Below is a block of entries; repeat exactly the lines starting at the line that contains "Chp’nin Bozcaada Belediye Başkan Adayı" and ending at the line that contains "Gazete Favori Yayında!", both included.

*** TASK INPUT ***

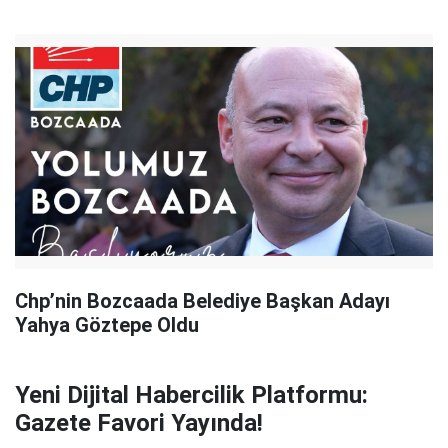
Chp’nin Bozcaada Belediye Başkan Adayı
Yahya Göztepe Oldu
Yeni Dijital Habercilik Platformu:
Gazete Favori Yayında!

*** End of TASK INPUT ***
*** TASK INPUT ***

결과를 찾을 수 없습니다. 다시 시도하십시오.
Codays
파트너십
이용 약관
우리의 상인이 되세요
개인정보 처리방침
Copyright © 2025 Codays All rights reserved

*** End of TASK INPUT ***
*** TASK INPUT ***

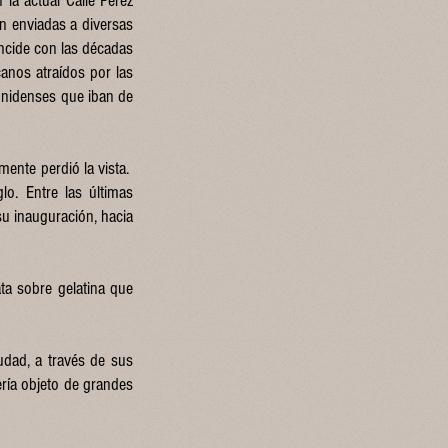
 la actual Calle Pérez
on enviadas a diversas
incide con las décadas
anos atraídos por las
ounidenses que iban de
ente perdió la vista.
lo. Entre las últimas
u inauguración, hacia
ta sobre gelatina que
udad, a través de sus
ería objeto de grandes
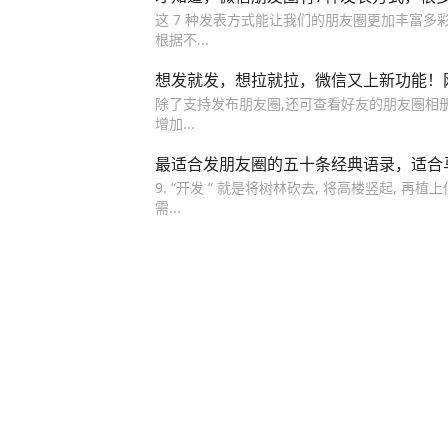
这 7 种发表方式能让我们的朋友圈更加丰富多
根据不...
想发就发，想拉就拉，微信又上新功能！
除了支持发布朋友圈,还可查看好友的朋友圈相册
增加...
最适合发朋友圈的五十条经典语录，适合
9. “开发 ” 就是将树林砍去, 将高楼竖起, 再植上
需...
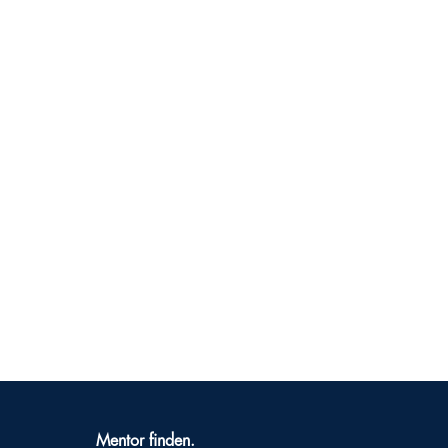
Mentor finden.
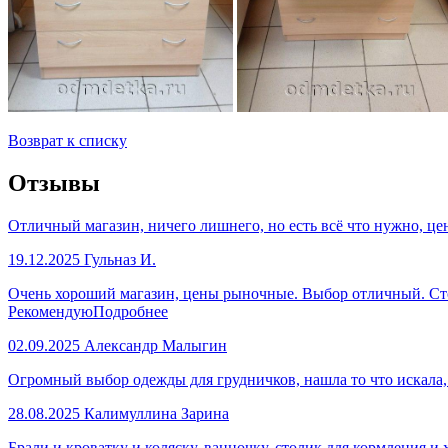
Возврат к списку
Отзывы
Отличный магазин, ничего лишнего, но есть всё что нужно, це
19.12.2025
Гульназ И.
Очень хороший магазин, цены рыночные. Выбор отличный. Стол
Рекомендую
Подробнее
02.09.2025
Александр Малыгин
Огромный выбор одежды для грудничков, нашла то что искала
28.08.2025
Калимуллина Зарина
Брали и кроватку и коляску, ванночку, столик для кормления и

*** End of TASK INPUT ***

WORKED SOLUTION »
Chp’nin Bozcaada Belediye Başkan Adayı
Yahya Göztepe Oldu
Yeni Dijital Habercilik Platformu:
Gazete Favori Yayında!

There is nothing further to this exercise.